If you are running a gradient, I will need the same information as above, plus the mobile phase composition at the beginning and the end of the gradient. If your gradient is not linear, but a bit more complicated, this is a good first guess, which in my experience translates well to more complex gradients.

I am looking forward to a challenge.

(Maybe I should say that these predictions will be based on verifiable science, i.e. fundamental HPLC theory, and are not random nonsense.)

[Kostas Petritis]

Unmgvar,

Assuming that you sent me an e-mail (I think that I got one asking about the waters UPLC), I didn't answer as we do not have a water UPLC in house (at least not yet).

We worked at very high pressures LC way before there is something available so we have several systems (>10) working 7/7 24 h/24h.

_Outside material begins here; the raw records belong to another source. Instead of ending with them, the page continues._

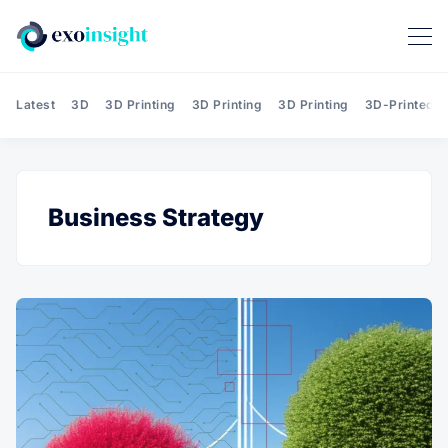
Latest
3D
3D Printing
3D Printing
3D Printing
3D-Printed T
Business Strategy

Also smaller particle size and smaller ID columns are two different things all together so I do not think that UPLC is an in-between step. The Waters UPLC is a first step towards a commercial solutions that take advantage of what higher pressures can offer (i.e. make possible the use of lower particle size stationary phases which itself provides several advantages).

Time will show how the UPLC will evolve but I wouldn't compare it with capillary electrophoresis. It is the next logical step if you want to use smaller particle size packed columns.